THE TASK
Your answer must consist of exactly the lines below, starting with the line with "We will keep" and going on through the line with "our Portal or", and nothing else.

RECORDS SHOWN
★ ★ ★ ★

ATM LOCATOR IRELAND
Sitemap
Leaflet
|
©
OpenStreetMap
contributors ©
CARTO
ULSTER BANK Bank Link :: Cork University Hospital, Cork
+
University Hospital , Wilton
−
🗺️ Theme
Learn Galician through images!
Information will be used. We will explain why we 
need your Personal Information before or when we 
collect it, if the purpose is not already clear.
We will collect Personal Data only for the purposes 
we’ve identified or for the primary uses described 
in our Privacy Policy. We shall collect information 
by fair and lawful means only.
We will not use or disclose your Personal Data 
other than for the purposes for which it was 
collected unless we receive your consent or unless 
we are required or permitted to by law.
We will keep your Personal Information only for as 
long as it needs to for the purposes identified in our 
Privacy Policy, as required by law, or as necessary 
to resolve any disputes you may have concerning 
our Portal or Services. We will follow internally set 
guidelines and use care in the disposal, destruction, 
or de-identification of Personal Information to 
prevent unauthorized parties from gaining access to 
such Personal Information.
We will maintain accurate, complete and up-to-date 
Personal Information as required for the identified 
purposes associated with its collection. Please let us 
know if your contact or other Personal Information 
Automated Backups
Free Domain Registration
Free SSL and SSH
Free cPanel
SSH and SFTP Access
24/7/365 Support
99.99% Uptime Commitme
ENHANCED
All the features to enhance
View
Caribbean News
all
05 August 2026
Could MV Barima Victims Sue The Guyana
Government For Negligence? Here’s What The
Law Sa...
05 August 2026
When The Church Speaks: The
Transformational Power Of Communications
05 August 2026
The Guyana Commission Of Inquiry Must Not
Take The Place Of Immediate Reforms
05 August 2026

★ ★ ★ ★

YOUR RESPONSE
We will keep your Personal Information only for as 
long as it needs to for the purposes identified in our 
Privacy Policy, as required by law, or as necessary 
to resolve any disputes you may have concerning 
our Portal or Services. We will follow internally set 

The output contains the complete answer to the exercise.